The fluctuation of particle position under each power setting was recorded with a CCD camera using the following settings: 200 frames per second and 5 ms exposure time. To estimate the position of each particle per frame, edge detection was performed on the trapped particles using the Matlab function “Canny filter”. Then, the Hough circle transform was applied to predict the most probable position of the contour of the particle in each frame. Finally, the center of the particle contour was determined and saved for further analysis. Each step is illustrated in Figure S2 (a and b) and an example of the detected edge overlaid on an image of an optically trapped \(10\;\mu \hbox {m}\) particle is shown in the Figure S2c.

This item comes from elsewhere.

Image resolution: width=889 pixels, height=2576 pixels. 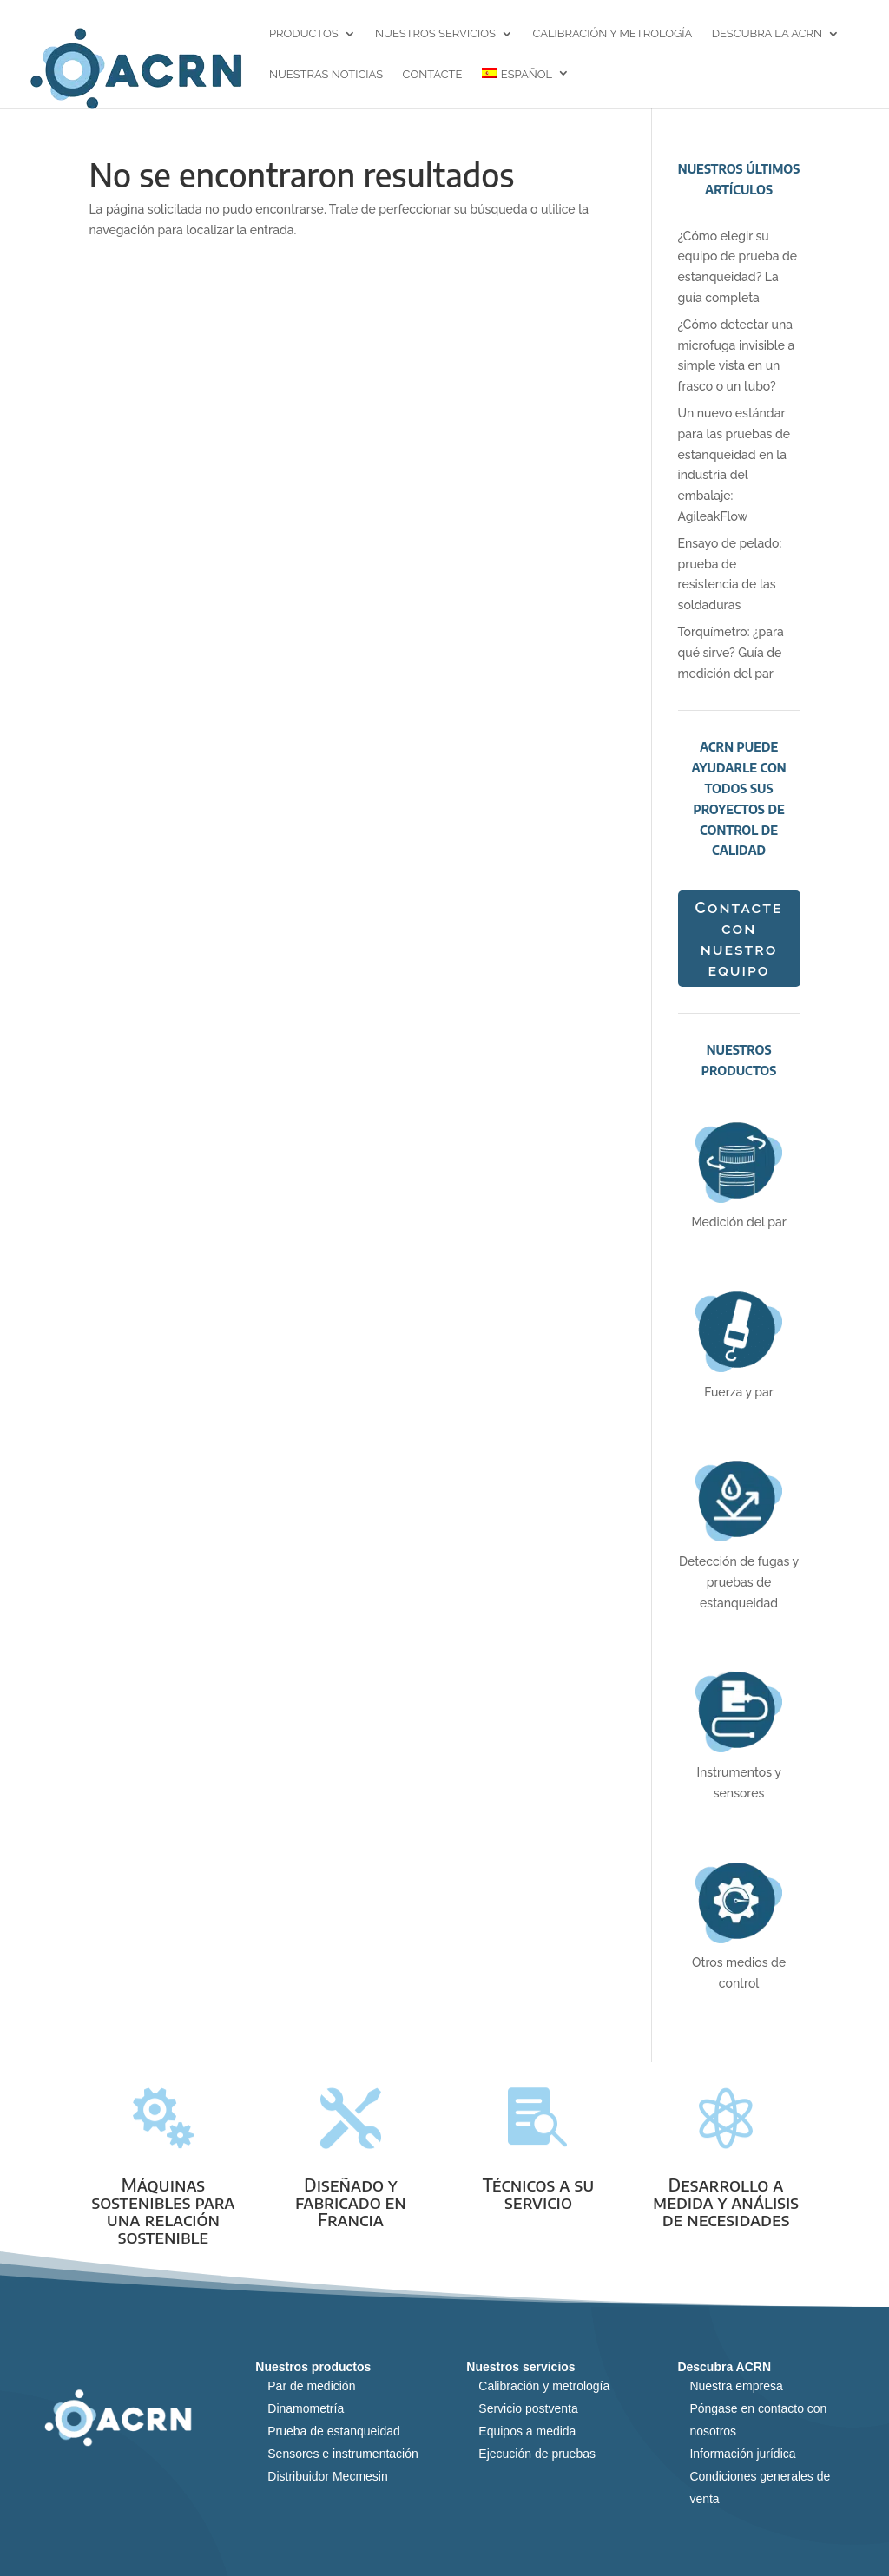 I want to click on Equipos a medida, so click(x=527, y=2431).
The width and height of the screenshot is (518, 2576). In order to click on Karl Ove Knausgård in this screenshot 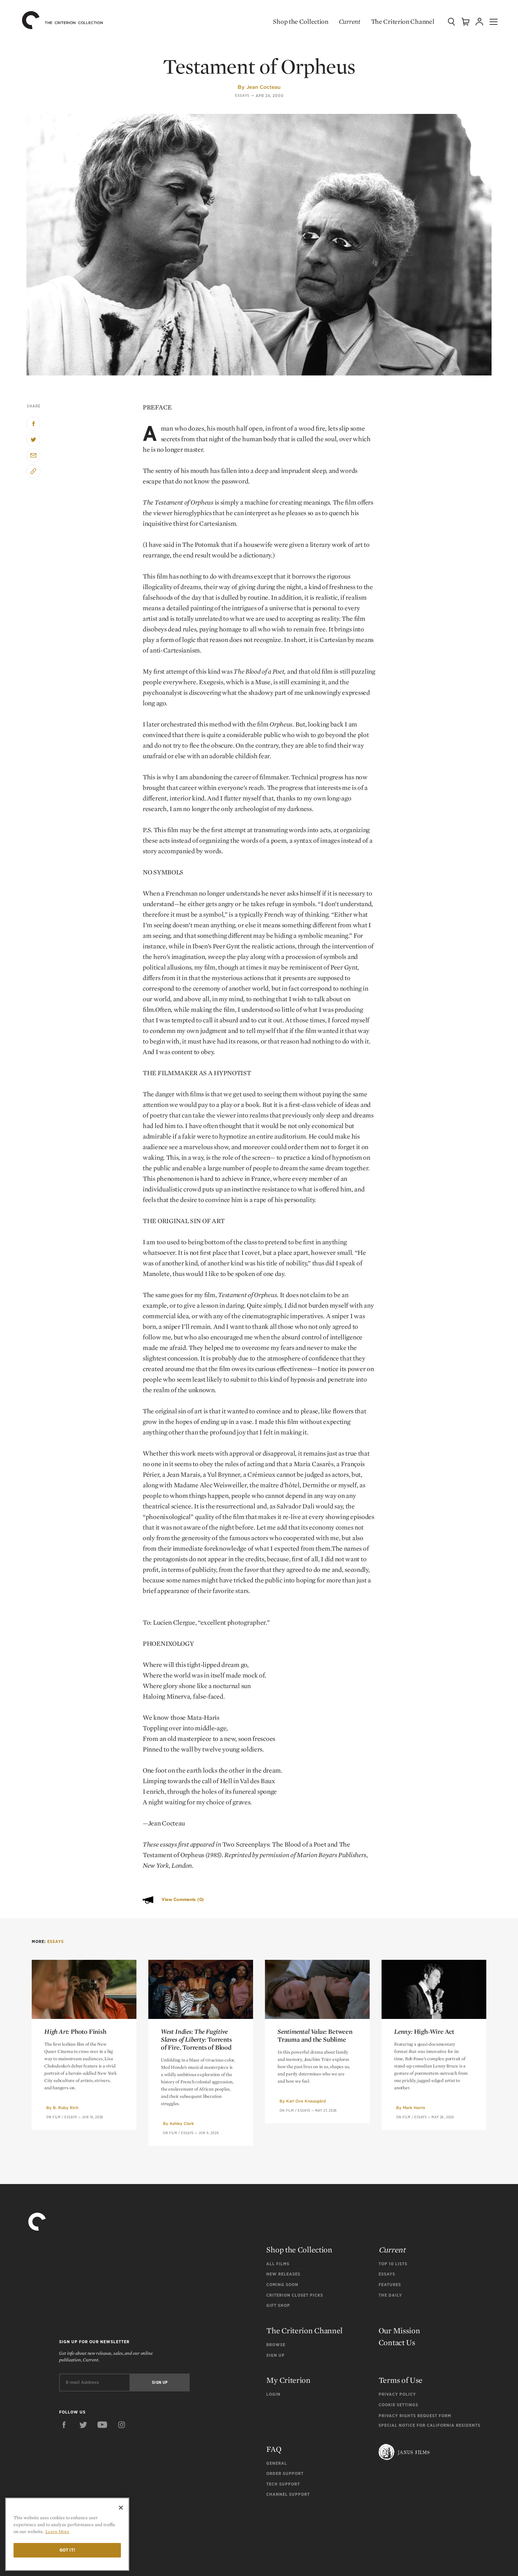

Optical stretching of human breast cancer cells

Michigan Cancer Foundation-7 (MCF-7), a human breast cancer cell line was used for the optical stretching experiments. Cells were cultured in Dulbecco’s Modified Eagle Medium (DMEM) Ham F-12 (Biochrom, 51448C, Berlin, Germany) supplemented with 10% Fetal bovine serum (FBS) and 1% penicillin/streptomycin solution (P/S) and maintained in 37\(^{o}\)C/5% CO\(_{2}\) incubator. Cells were harvested at 90% confluency. For cell harvesting, the culture dish was first washed twice with 3 ml Dulbecco’s phosphate-buffered saline (DPBS) and incubated in 3 ml TrypLE (12604013, Thermo Fisher, Massachusetts, USA) at 37 \(^{o}\)C/5% CO\(_{2}\) for 5 min. Afterwards, 7 ml fresh culture medium was added to the dish to deactivate the activity of TrypLE. 1 ml of the cell suspension was transferred into a new dish with 9 ml culture medium, for further cell cultivation, and the remaining cells were used for the experiments. The culture medium was changed every 4 days.

To determine the effects of pyrichalasin H, MCF-7 cells were incubated in complete medium with \(50\,\upmu \mathrm{g}/\mathrm{ml}\) pyrichalasin H for 1 hour. Then, cells were dissociated and flowed through the middle channel of the microfluidic chip. Cell culture medium supplemented with \(50\,\upmu \mathrm{g}/\mathrm{ml}\) pyrichalasin H was also flowed into the buffer channel. The stretching protocol was performed as follows: first, a single cell was trapped by the laser with a power of 200 mW emitted by each fiber. Once the cell was trapped stably, the laser power was reduced to 140 mW and maintained for 10 s. Then, the laser power was increased up to 500 mW within 2 s to stretch the cells. After 7 s, the laser power was reduced to 140 mW. All cell experiments followed the same protocol. The stretching process was recorded continuously with an exposure time of 15 ms at 66.7 fps.

Compared to the optically trapped particles, the cell boundaries were harder to visualize due to their poorer contrast with the imaging scheme used. Therefore, the contrast of the images was first enhanced, and the edges of the cell were extracted by Canny edge detection. The cell boundaries were further refined by connecting any gaps using morphological operations, dilation and erosion. An example of the detection process is shown in Figure S3.